Saved entries:
....................

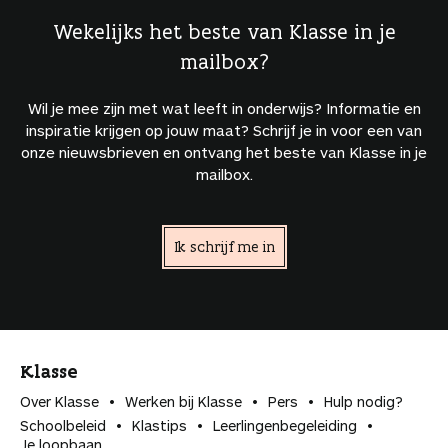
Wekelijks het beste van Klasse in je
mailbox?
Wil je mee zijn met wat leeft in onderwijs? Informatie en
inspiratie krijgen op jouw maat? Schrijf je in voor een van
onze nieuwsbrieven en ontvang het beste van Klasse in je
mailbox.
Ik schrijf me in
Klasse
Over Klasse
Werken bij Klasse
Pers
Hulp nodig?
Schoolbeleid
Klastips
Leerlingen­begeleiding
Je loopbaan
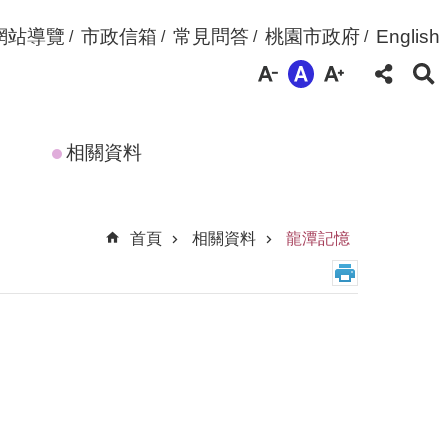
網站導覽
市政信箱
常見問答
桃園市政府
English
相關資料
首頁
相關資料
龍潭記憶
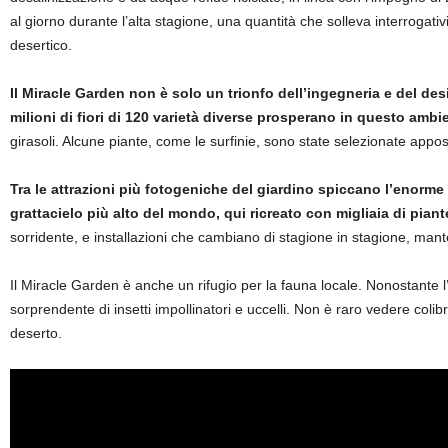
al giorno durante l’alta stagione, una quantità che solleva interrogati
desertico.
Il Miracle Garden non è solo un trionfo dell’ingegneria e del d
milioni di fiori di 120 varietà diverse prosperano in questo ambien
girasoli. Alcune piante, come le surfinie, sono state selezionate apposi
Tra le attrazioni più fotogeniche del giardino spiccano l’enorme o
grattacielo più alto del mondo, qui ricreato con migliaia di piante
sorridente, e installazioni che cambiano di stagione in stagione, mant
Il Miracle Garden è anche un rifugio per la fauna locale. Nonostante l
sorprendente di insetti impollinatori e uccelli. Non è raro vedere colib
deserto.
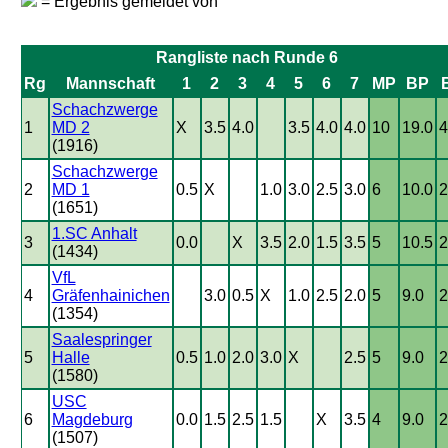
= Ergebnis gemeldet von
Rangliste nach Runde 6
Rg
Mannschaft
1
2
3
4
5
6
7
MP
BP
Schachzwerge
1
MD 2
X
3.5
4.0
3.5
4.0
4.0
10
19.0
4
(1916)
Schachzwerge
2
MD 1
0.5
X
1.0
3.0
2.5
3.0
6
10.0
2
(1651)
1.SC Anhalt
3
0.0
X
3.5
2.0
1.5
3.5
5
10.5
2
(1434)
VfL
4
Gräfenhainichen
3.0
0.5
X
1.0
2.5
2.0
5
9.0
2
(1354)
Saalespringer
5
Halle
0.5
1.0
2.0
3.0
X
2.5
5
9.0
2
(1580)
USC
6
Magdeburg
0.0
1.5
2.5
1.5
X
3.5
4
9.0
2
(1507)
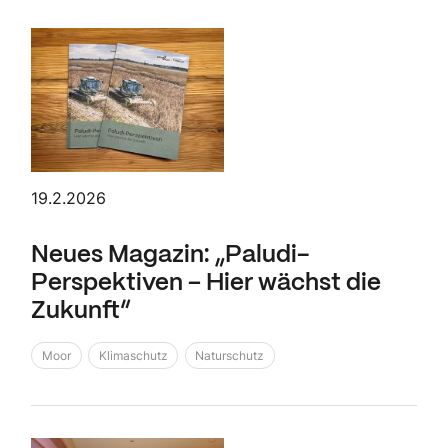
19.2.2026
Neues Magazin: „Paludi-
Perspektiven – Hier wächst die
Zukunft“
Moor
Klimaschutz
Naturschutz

....................

INSTRUCTIONS TO FOLLOW
From the data above, pick out each line containing "Miracle" and copy it.

EXERCISE RESULT
Il Miracle Garden non è solo un trionfo dell’ingegneria e del d
Il Miracle Garden è anche un rifugio per la fauna locale. Nonostante l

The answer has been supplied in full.